Now everyone can be part of one of the most fast-growing industries reshaping our future.
The Company holds the Guinness Book World Record for the World’s Largest 3D Printed Building on Earth and is the finalist of NASA’s 3D-Printed Habitat Challenge. Apis Cor is a key player and technological leader in the construction 3d printing market which is going to hit $40 Billion by the 2027.
The voting, dividend and liquidation rights of the holders of the Common Stock are subject to and qualified by the rights, powers and preferences of the holders of the Preferred Stock set forth herein.
The Corporation will not declare, pay or set aside any dividends, including any cash distributions, on Shares of any other class or series of capital stock of the Corporation (other than dividends on Shares of Common Stock payable in Shares of Common Stock) unless the holders of the Series A Preferred Stock then outstanding shall first receive, or simultaneously receive, an equivalent or greater dividend on each outstanding share of Series A Preferred Stock.
The holders of the Common Stock are entitled to one vote for each share of Common Stock held at all meetings of stockholders (and written actions in lieu of meetings). The number of authorized Shares of Common Stock may be increased or decreased (but not below the number of shares thereof then outstanding) by the affirmative vote of the holders of shares of capital stock of the Corporation representing a majority of the votes represented by all outstanding shares of capital stock of the Corporation entitled to vote, irrespective of the provisions of Section 242(b)(2) of the General Corporation Law of Delaware.

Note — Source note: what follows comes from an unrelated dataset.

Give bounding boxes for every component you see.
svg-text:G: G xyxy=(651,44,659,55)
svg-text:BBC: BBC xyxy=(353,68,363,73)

Distributions and Liquidation
In the event of any voluntary or involuntary liquidation, dissolution or winding up of the Corporation (but not including a Deemed Liquidation Event), after the payment of all preferential amounts required to be paid to the holders of shares of Series A Preferred Stock, the remaining assets of the Corporation available for distribution to its stockholders shall be distributed among the holders of Shares of Common Stock, pro rata based on the number of Shares held by each such holder.

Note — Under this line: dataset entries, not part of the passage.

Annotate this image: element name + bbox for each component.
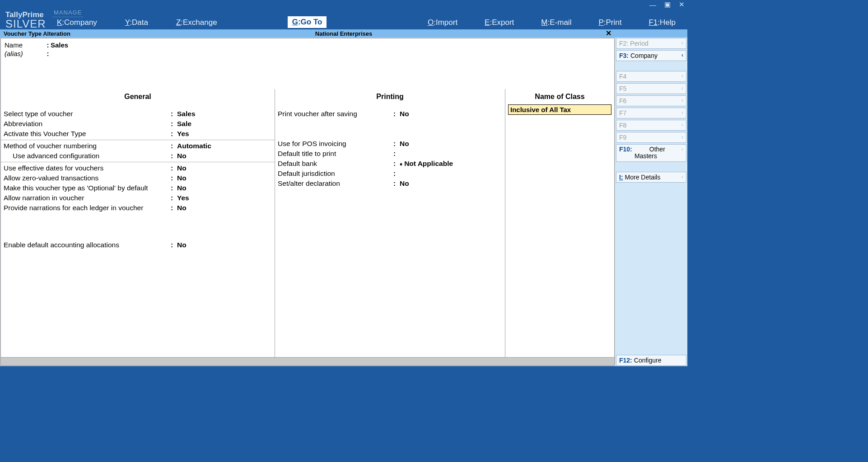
class-entry-input[interactable]: Inclusive of All Tax	[508, 104, 611, 115]
row-declaration[interactable]: Set/alter declaration : No	[278, 179, 502, 189]
row-def-bank[interactable]: Default bank : ♦Not Applicable	[278, 159, 502, 169]
alias-label: (alias)	[5, 50, 45, 57]
menu-exchange[interactable]: Z:Exchange	[173, 17, 220, 28]
row-optional[interactable]: Make this voucher type as 'Optional' by …	[4, 183, 272, 193]
row-default-alloc[interactable]: Enable default accounting allocations : …	[4, 240, 272, 250]
printing-header: Printing	[278, 92, 502, 109]
content-area: Name : Sales (alias) : General Select ty…	[0, 38, 615, 366]
side-f5: F5‹	[616, 83, 686, 94]
minimize-icon[interactable]: —	[649, 1, 656, 9]
side-f8: F8‹	[616, 120, 686, 131]
row-pos[interactable]: Use for POS invoicing : No	[278, 139, 502, 149]
menu-help[interactable]: F1:Help	[646, 17, 678, 28]
col-printing: Printing Print voucher after saving : No…	[275, 89, 505, 357]
name-value[interactable]: Sales	[51, 41, 68, 49]
chevron-left-icon: ‹	[681, 174, 683, 180]
close-icon[interactable]: ✕	[679, 0, 685, 9]
name-label: Name	[5, 41, 45, 49]
subheader-company: National Enterprises	[315, 30, 372, 37]
general-header: General	[4, 92, 272, 109]
side-more-details[interactable]: I:More Details ‹	[616, 172, 686, 183]
menu-goto[interactable]: G:Go To	[288, 16, 327, 29]
row-eff-dates[interactable]: Use effective dates for vouchers : No	[4, 163, 272, 173]
bottom-status-bar	[1, 357, 614, 365]
row-abbrev[interactable]: Abbreviation : Sale	[4, 119, 272, 129]
main-menubar: K:Company Y:Data Z:Exchange G:Go To O:Im…	[54, 16, 687, 28]
side-f7: F7‹	[616, 108, 686, 118]
side-f12-configure[interactable]: F12:Configure	[616, 355, 686, 366]
diamond-icon: ♦	[400, 161, 402, 167]
chevron-left-icon: ‹	[681, 40, 683, 46]
name-alias-block: Name : Sales (alias) :	[1, 38, 614, 89]
menu-export[interactable]: E:Export	[482, 17, 517, 28]
brand-block: TallyPrime SILVER	[0, 11, 49, 29]
side-f9: F9‹	[616, 132, 686, 143]
row-select-type[interactable]: Select type of voucher : Sales	[4, 109, 272, 119]
side-f10-other-masters[interactable]: F10:Other Masters ‹	[616, 144, 686, 162]
side-f2-period: F2:Period ‹	[616, 38, 686, 49]
menu-import[interactable]: O:Import	[425, 17, 460, 28]
brand-line2: SILVER	[5, 19, 49, 29]
side-f4: F4‹	[616, 71, 686, 82]
window-title-bar: — ▣ ✕	[0, 0, 687, 9]
window-controls: — ▣ ✕	[649, 0, 685, 9]
row-narration[interactable]: Allow narration in voucher : Yes	[4, 193, 272, 203]
menu-company[interactable]: K:Company	[54, 17, 100, 28]
right-side-panel: F2:Period ‹ F3:Company ‹ F4‹ F5‹ F6‹ F7‹…	[615, 38, 687, 366]
row-def-title[interactable]: Default title to print :	[278, 149, 502, 159]
app-header: TallyPrime SILVER MANAGE K:Company Y:Dat…	[0, 9, 687, 29]
row-activate[interactable]: Activate this Voucher Type : Yes	[4, 129, 272, 139]
col-general: General Select type of voucher : Sales A…	[1, 89, 275, 357]
row-narr-each[interactable]: Provide narrations for each ledger in vo…	[4, 203, 272, 213]
chevron-left-icon: ‹	[681, 146, 683, 152]
menu-data[interactable]: Y:Data	[122, 17, 151, 28]
side-f6: F6‹	[616, 95, 686, 106]
main-wrap: Name : Sales (alias) : General Select ty…	[0, 38, 687, 366]
panel-close-icon[interactable]: ✕	[606, 29, 611, 38]
menu-print[interactable]: P:Print	[596, 17, 624, 28]
class-header: Name of Class	[508, 92, 611, 104]
side-f3-company[interactable]: F3:Company ‹	[616, 50, 686, 61]
row-print-after-save[interactable]: Print voucher after saving : No	[278, 109, 502, 119]
col-class: Name of Class Inclusive of All Tax	[505, 89, 614, 357]
row-zero[interactable]: Allow zero-valued transactions : No	[4, 173, 272, 183]
menu-email[interactable]: M:E-mail	[538, 17, 574, 28]
columns: General Select type of voucher : Sales A…	[1, 89, 614, 357]
subheader-title: Voucher Type Alteration	[4, 30, 70, 37]
row-numbering[interactable]: Method of voucher numbering : Automatic	[4, 141, 272, 151]
manage-label[interactable]: MANAGE	[52, 9, 84, 17]
row-def-juris[interactable]: Default jurisdiction :	[278, 169, 502, 179]
subheader-bar: Voucher Type Alteration National Enterpr…	[0, 29, 687, 38]
chevron-left-icon: ‹	[681, 52, 683, 58]
maximize-icon[interactable]: ▣	[664, 0, 671, 9]
row-adv-config[interactable]: Use advanced configuration : No	[4, 151, 272, 161]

“Deemed Liquidation Events”
“Deemed Liquidation Events” include
(1) a merger or consolidation in which (i) the Corporation is a constituent party; or (ii) a subsidiary of the Corporation is a constituent party and the Corporation issues shares of its capital stock pursuant to such merger or consolidation,
(2) the sale, lease, transfer, exclusive license or other disposition, in a single transaction or series of related transactions, by the Corporation or any subsidiary of the Corporation of all or substantially all the assets of the Corporation and its subsidiaries taken as a whole.
Distributions in forms other than Cash
If the amount deemed paid or distributed pursuant to a Deemed Liquidation Event is made in property other than in cash, the value of such distribution shall be the fair market value of such property, as determined pursuant to Section 2.3.3 of the Amended And Restated Certificate of Incorporation (see “Exhibit 1A-2A”).